153 Kayıt Bulundu.
Bize Yahya, ona İbn Aclân, ona Ebu’z-Zinâd, ona el-A’rec, ona da Ebu Hureyre, Hz. Peygamber (s.a.v.)’den rivayet etmiştir: “Kendisini yaralayarak öldüren kimse, cehennemde de kendisini yaralar. Kendisini uçurumdan atan, cehennemde de kendisini uçurumdan atar. Kendisini boğan, cehennemde de kendisini boğar.”
Açıklama: Hadis sahih isnad ise kavîdir. İbn Aclân sadûktur ve mütâbi'dir.
Bize Ebu’l-Yeman, ona Şuayb, ona Zuhrî, ona İbn Müseyyeb, ona da Ebu Hureyre rivayet etmiştir: Hayber savaşında Resülullah (s.a.v.) ile birlikteydik. Müslüman olduğunu iddia eden bir kişi için Hz. Peygamber, bu cehennem ehlindendir, - bu manada bir şey- dedi. Ancak bu, bazı Müslümanlara ağır geldi. Bunun üzerine bazı sahabîler, Ey Allah’ın Resulü ! Allah senin sözünü doğruladı, o kişi canına kıyıp intihar etti, dediler.

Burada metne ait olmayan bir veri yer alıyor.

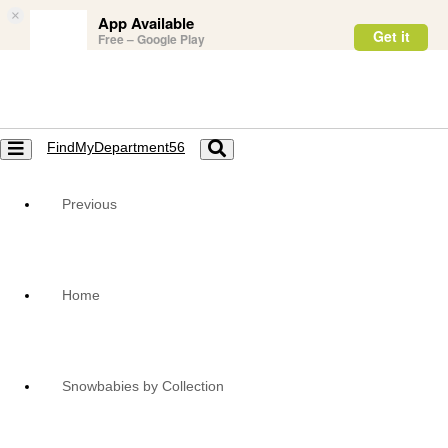
×
App Available
Get it
Free – Google Play
FindMyDepartment56
Toggle
Toggle
navigation
navigation
Previous
Home
Snowbabies by Collection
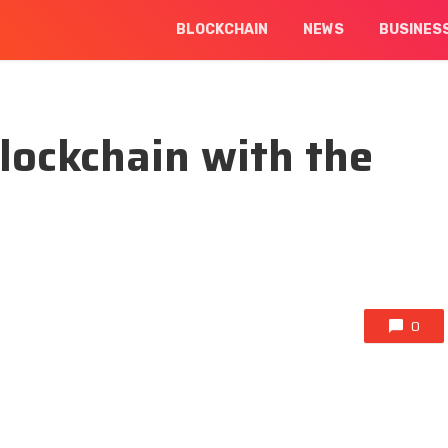
BLOCKCHAIN
NEWS
BUSINES
blockchain with the
0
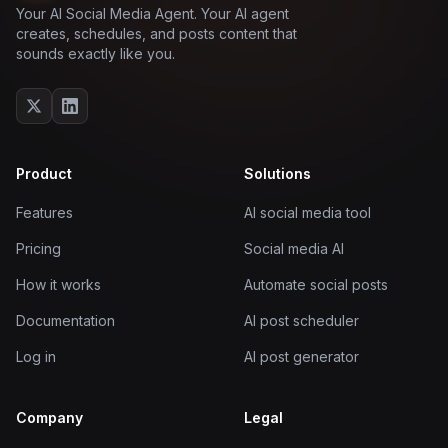
Your AI Social Media Agent. Your AI agent
creates, schedules, and posts content that
sounds exactly like you.
Product
Solutions
Features
AI social media tool
Pricing
Social media AI
How it works
Automate social posts
Documentation
AI post scheduler
Log in
AI post generator
Company
Legal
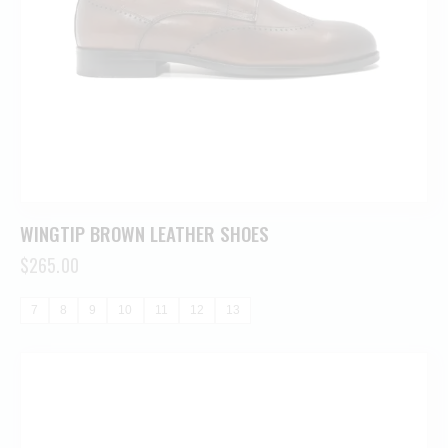
WINGTIP BROWN LEATHER SHOES
$
265.00
7
8
9
10
11
12
13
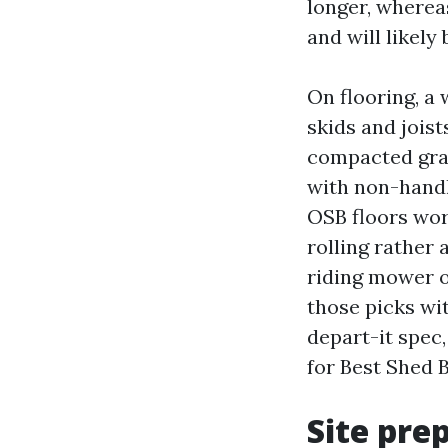
longer, wherea
and will likely
On flooring, a 
skids and joist
compacted grav
with non-handle
OSB floors wor
rolling rather 
riding mower o
those picks wi
depart-it spec
for Best Shed 
Site pre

Bize Ebu Muaviye, ona A’meş, ona Ebu Sâlih, ona da Ebu Hureyre,Hz. Peygamber (s.a.v.)’den rivayet etmiştir: “Kim kendini bir demirle öldürürse cehennem ateşi içinde sonsuza kadar elindeki demirle karnını deşer durur. Kim kendini zehir içerek öldürürse, cehennem ateşi içinde elindeki zehiri sonsuza kadar içer durur. Kim kendini yüksek bir dağdan atar ve öldürürse, cehennem ateşi içinde sonsuza kadar uçuruma yuvarlanır.”
Bize Muhammed İbn Ca'fer, ona Şu’be, ona Süleyman, ona Zekvân, ona da Ebu Hureyre Hz. Peygamber (s.a.v.)'den rivayet etmiştir: “Kim kendini bir demir parçasıyla öldürürse, cehennem ateşi içinde elindeki demirle sonsuza kadar karnını deşer durur. Kim yüksek bir dağdan kendini atarak intihar ederse, cehennem ateşi içinde sonsuza kadar uçuruma yuvarlanır durur.”
Bize Ali b. Hamşad el-Adl, ona İsmail b. İshak el-Kâdî, ona Ebu Numan b. Fadl, ona Hammad b. Zeyd, ona Haccac es-Savvaf, ona Ebû Zübeyir, ona Câbir'in rivayet ettiğine göre Tufeyl b. Amr Hz. Peygamber'e şöyle demiştir: Devs kabilesi gibi bir kalen ve kuvvetin olmasını ister misin? Hz. Peygamber bu şerefi Ensar'a sakladığı için bu teklifi reddetti. Cabir şöyle devam etti: Tufeyl kavminden bir adamla birlikte hicret etti. Adam hastalandı. Adam dayanamadı -ya da buna benzer bir kelime söyledi- Adam ok alıp onunla bileklerini kesti ve öldü. Tufeyl bu adamı rüyasında gördü ve ona rüyasında şöyle sordu: 'Allah sana ne yaptı?' Adam, 'Allah beni Hz. Peygamber'e hicret etmem sebebiyle bağışladı' dedi. Tufeyl, 'Ellerinin hali ne?' diye sorunca adam şöyle cevap verdi: 'Bana vücudundan kendi bozduğun bir şeyi düzeltmeyeceğiz' denildi. Tufeyl bu rüyayı Hz. Peygamber'e anlatınca Hz. Peygamber ellerini kaldırıp şöyle dua etti: 'Allahım ellerini de bağışla.' Bu hadis Buhârî ve Müslim'in şartlarına göre sahihtir ancak eserlerinde onu tahric etmemişlerdir.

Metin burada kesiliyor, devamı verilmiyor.